However, the numbers suggest that the trend could reverse before 2019 is out. CEO Kim Bayley, who starred on the cover of Music Week in July 2018, said that streaming “has made it fashionable to pay for music again”.
“Paid-for streaming has clearly yet to reach its full potential,” she added.
ERA’s figures show that more males pay to stream (24.3%) than stream for free (23.9%), and more 25-34 year-olds also choose paid-for (34.9%) than free (27.9%). The same applies to 35-44s (26.54% vs24.38%).
Ten years ago, popular opinion was that it was all over for the music biz
Kim Bayley, ERA
Bayley said: “Ten or 15 years ago, popular opinion had it that it was all over for the music business and people would no longer pay for music. These figures are a striking vindication of the innovation and investment of digital services.
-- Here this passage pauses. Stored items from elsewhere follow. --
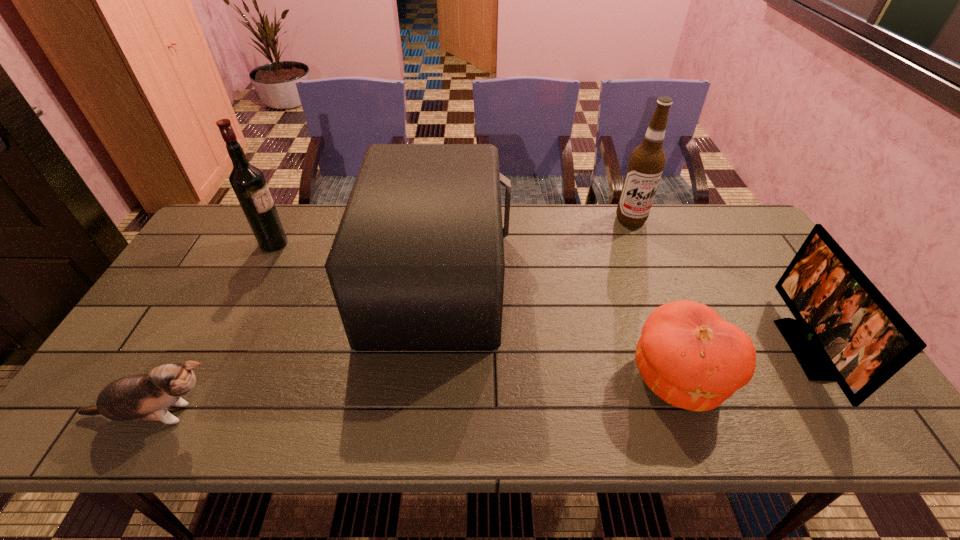 Identify the location of object that is at the left edge. This screenshot has width=960, height=540. (146, 397).

Image resolution: width=960 pixels, height=540 pixels. I want to click on object that is at the right edge, so (x=845, y=330).

This screenshot has height=540, width=960. What are the coordinates of `object that is at the near left corner` in the screenshot? It's located at (146, 397).

Identify the location of object at the near right corner. The width and height of the screenshot is (960, 540). (845, 330).

This screenshot has width=960, height=540. In order to click on free space at the far edge of the desktop in this screenshot , I will do `click(519, 234)`.

The width and height of the screenshot is (960, 540). In order to click on vacant space at the near edge of the desktop in this screenshot , I will do `click(525, 434)`.

Identify the location of free region at the left edge. (167, 325).

You are a GUI agent. You are given a task and a screenshot of the screen. Output one action in this format:
    pyautogui.click(x=<x>, y=<y>)
    Task: Click on the free space at the right edge of the desktop
    
    Given the screenshot: What is the action you would take?
    pos(729,279)

Identify the location of free spot at the far left corner of the desktop. (239, 249).

Find the location of a particular element. vacant space at the far right corner of the desktop is located at coordinates (748, 238). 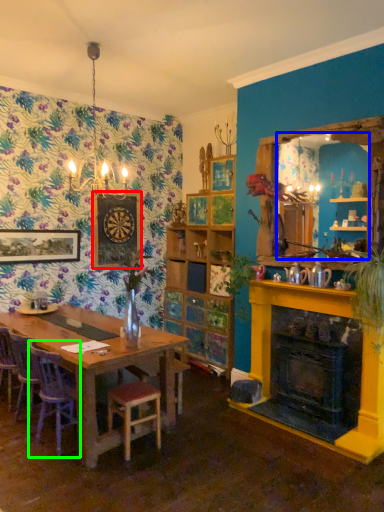 Question: Estimate the real-world distances between objects in this image. Which object is farther from picture frame (highlighted by a red box), mirror (highlighted by a blue box) or chair (highlighted by a green box)?

Choices:
 (A) mirror
 (B) chair

Answer: (A) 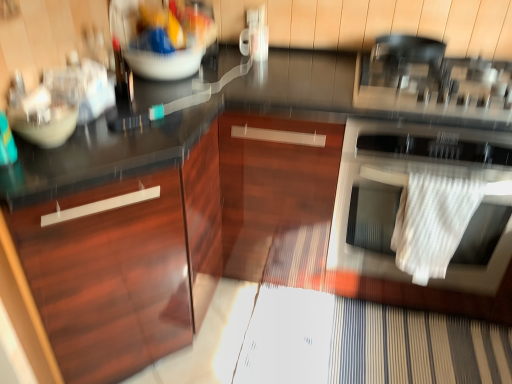 Question: From the image's perspective, does glossy wood cabinet at left appear higher than white textured towel at right?

Choices:
 (A) yes
 (B) no

Answer: (B)

Question: Is the position of glossy wood cabinet at left more distant than that of white textured towel at right?

Choices:
 (A) no
 (B) yes

Answer: (A)

Question: Considering the relative sizes of glossy wood cabinet at left and white textured towel at right in the image provided, is glossy wood cabinet at left taller than white textured towel at right?

Choices:
 (A) no
 (B) yes

Answer: (B)

Question: From a real-world perspective, does glossy wood cabinet at left stand above white textured towel at right?

Choices:
 (A) no
 (B) yes

Answer: (A)

Question: Is glossy wood cabinet at left positioned in front of white textured towel at right?

Choices:
 (A) no
 (B) yes

Answer: (B)

Question: From a real-world perspective, relative to matte white bowl at left, is glossy wood cabinet at left vertically above or below?

Choices:
 (A) above
 (B) below

Answer: (B)

Question: Do you think glossy wood cabinet at left is within matte white bowl at left, or outside of it?

Choices:
 (A) inside
 (B) outside

Answer: (B)

Question: In the image, is glossy wood cabinet at left on the left side or the right side of matte white bowl at left?

Choices:
 (A) left
 (B) right

Answer: (B)

Question: From their relative heights in the image, would you say glossy wood cabinet at left is taller or shorter than matte white bowl at left?

Choices:
 (A) short
 (B) tall

Answer: (B)

Question: From the image's perspective, is matte white bowl at left located above or below white textured towel at right?

Choices:
 (A) above
 (B) below

Answer: (A)

Question: Considering the positions of point (30, 125) and point (351, 269), is point (30, 125) closer or farther from the camera than point (351, 269)?

Choices:
 (A) closer
 (B) farther

Answer: (A)

Question: Is matte white bowl at left inside or outside of white textured towel at right?

Choices:
 (A) inside
 (B) outside

Answer: (B)

Question: Considering the relative positions of matte white bowl at left and white textured towel at right in the image provided, is matte white bowl at left to the left or to the right of white textured towel at right?

Choices:
 (A) left
 (B) right

Answer: (A)

Question: In terms of width, does white textured towel at right look wider or thinner when compared to white textured towel at right?

Choices:
 (A) wide
 (B) thin

Answer: (B)

Question: Would you say white textured towel at right is to the left or to the right of white textured towel at right in the picture?

Choices:
 (A) left
 (B) right

Answer: (A) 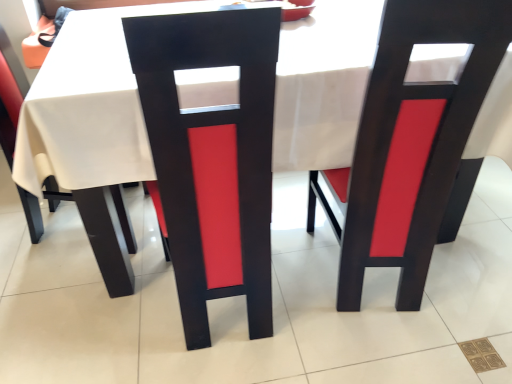 Question: In the image, is matte black chair at left, the third chair viewed from the right, positioned in front of or behind matte black chair at center, positioned as the 2th chair in left-to-right order?

Choices:
 (A) front
 (B) behind

Answer: (B)

Question: Considering the positions of matte black chair at left, the third chair viewed from the right, and matte black chair at center, positioned as the 2th chair in left-to-right order, in the image, is matte black chair at left, the third chair viewed from the right, taller or shorter than matte black chair at center, positioned as the 2th chair in left-to-right order,?

Choices:
 (A) short
 (B) tall

Answer: (A)

Question: Which of these objects is positioned farthest from the matte black chair at left, the third chair viewed from the right?

Choices:
 (A) matte black chair at center, which is the 1th chair in right-to-left order
 (B) matte black chair at center, acting as the second chair starting from the right

Answer: (A)

Question: Based on their relative distances, which object is farther from the matte black chair at center, which is the 1th chair in right-to-left order?

Choices:
 (A) matte black chair at left, placed as the 1th chair when sorted from left to right
 (B) matte black chair at center, positioned as the 2th chair in left-to-right order

Answer: (A) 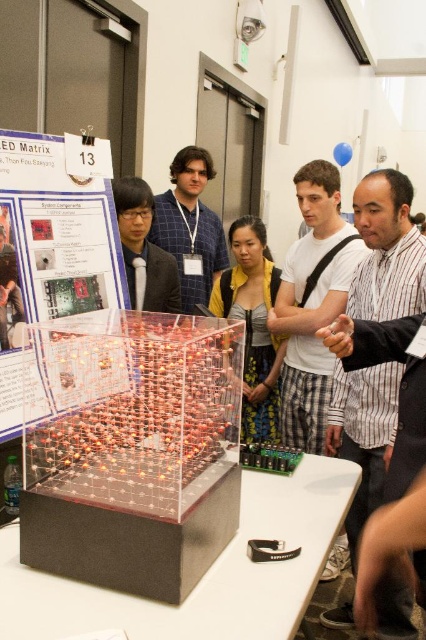 Who is positioned more to the right, transparent acrylic cube at center or yellow fabric dress at center?

yellow fabric dress at center is more to the right.

Who is higher up, transparent acrylic cube at center or yellow fabric dress at center?

yellow fabric dress at center is above.

This screenshot has height=640, width=426. What do you see at coordinates (132, 451) in the screenshot?
I see `transparent acrylic cube at center` at bounding box center [132, 451].

At what (x,y) coordinates should I click in order to perform the action: click on transparent acrylic cube at center. Please return your answer as a coordinate pair (x, y). Looking at the image, I should click on click(x=132, y=451).

Who is more forward, (95,621) or (187,216)?

Positioned in front is point (95,621).

Who is higher up, white matte table at center or blue plaid shirt at center?

blue plaid shirt at center

Find the location of a particular element. white matte table at center is located at coordinates (204, 576).

Can you confirm if white matte table at center is taller than clear plastic poster at center?

No.

Looking at this image, is white matte table at center behind clear plastic poster at center?

No, white matte table at center is in front of clear plastic poster at center.

Is point (103, 625) positioned after point (48, 304)?

No, (103, 625) is in front of (48, 304).

What are the coordinates of `white matte table at center` in the screenshot? It's located at (204, 576). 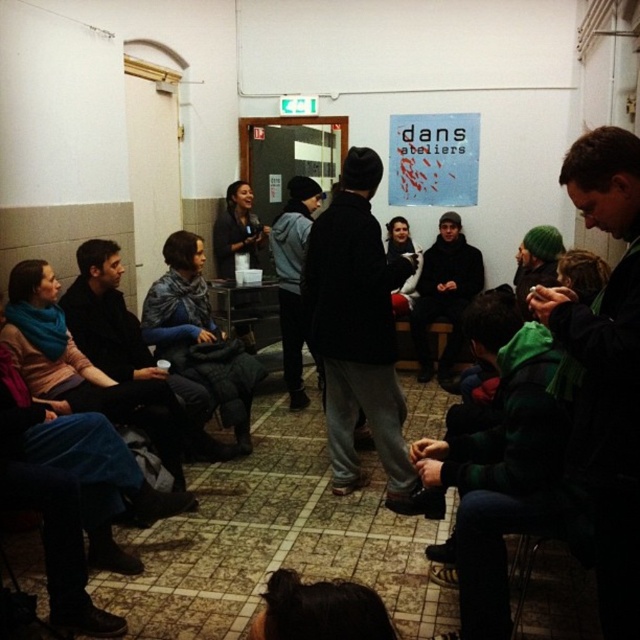 You are standing in the room and want to move from point (396,275) to point (102,342). Which direction should you move to get closer to the second point?

You should move downward and to the right because point (102,342) is located lower and to the right compared to point (396,275).

Looking at this image, you are organizing a charity event and need to place a small donation box on a table. The table has limited space. You have two items to consider placing there first, the dark gray knit hat at center and the dark blue sweater at center. Which item should you place first to ensure both fit on the table?

The dark gray knit hat at center is bigger than the dark blue sweater at center, so you should place the dark gray knit hat at center first to ensure both items fit on the table. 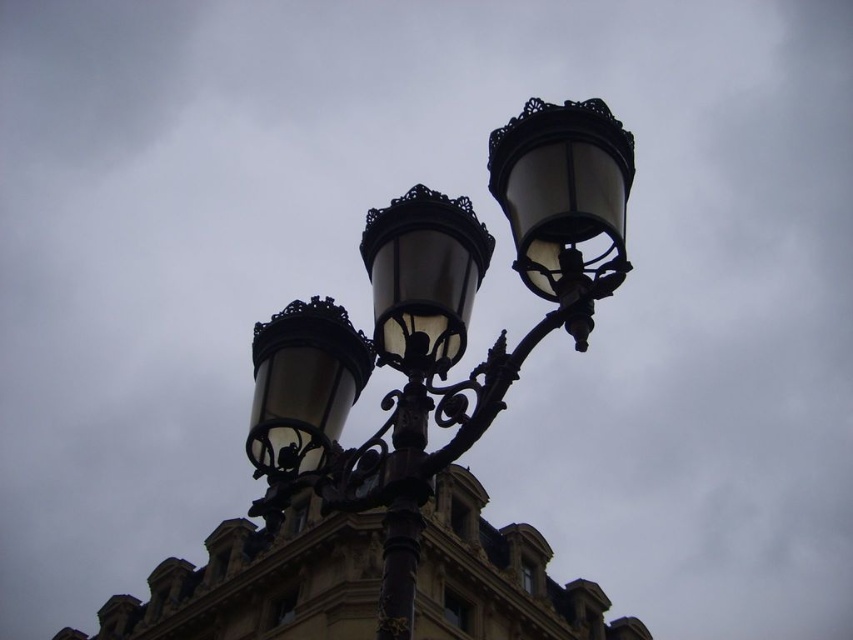 You are a city planner evaluating the placement of two matte black street light at center and matte black lamp at upper right. Considering their heights, which one would cast a longer shadow during the evening?

The matte black street light at center is much taller than the matte black lamp at upper right, so it would cast a longer shadow during the evening.

You are a city planner assessing the placement of the matte black lamp at upper right and the black wrought iron pole at center. Considering their sizes, which object would cast a larger shadow during the evening?

The matte black lamp at upper right is bigger than the black wrought iron pole at center, so it would cast a larger shadow during the evening.

You are a city planner assessing the placement of two matte black street light at center and matte black lamp at upper right. Given their widths, which one would require more horizontal space between them to avoid obstruction?

The matte black street light at center has a greater width than the matte black lamp at upper right, so it would require more horizontal space between them to avoid obstruction. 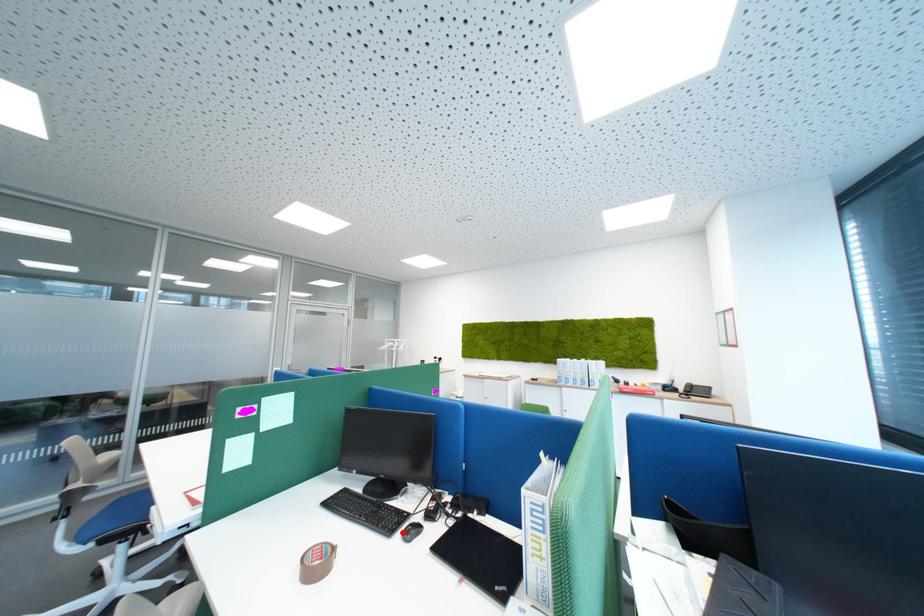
“What is all the more remarkable, is that the likes of Spotify and YouTube also offer fantastic free services, funded by advertising. These figures suggest that music fans increasingly believe that the added features offered by paid-for services, and the curation which enables them to navigate literally millions of tracks, are definitely worth the money.”
The data is derived from ERA’s authoritative entertainment survey, which has quizzed a panel of 1,500 people on how they consume music video and games every quarter since 2014.
Overall, paid streaming has increased year-on-year by 2.3 percentage points, while free has decreased by 0.2 percentage points.